▶ Your instructions
Write exactly the lines running from the start of the material below to the line that includes "can read from", and include no pictures.
****************
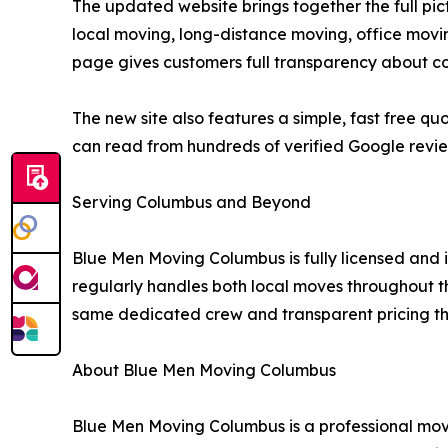
The updated website brings together the full pi
local moving, long-distance moving, office movi
page gives customers full transparency about co
The new site also features a simple, fast free 
can read from hundreds of verified Google revi
Serving Columbus and Beyond
Blue Men Moving Columbus is fully licensed a
regularly handles both local moves throughout th
same dedicated crew and transparent pricing tha
About Blue Men Moving Columbus
Blue Men Moving Columbus is a professional m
****************
▶ Written answer
The updated website brings together the full pi
local moving, long-distance moving, office movi
page gives customers full transparency about co
The new site also features a simple, fast free 
can read from hundreds of verified Google revi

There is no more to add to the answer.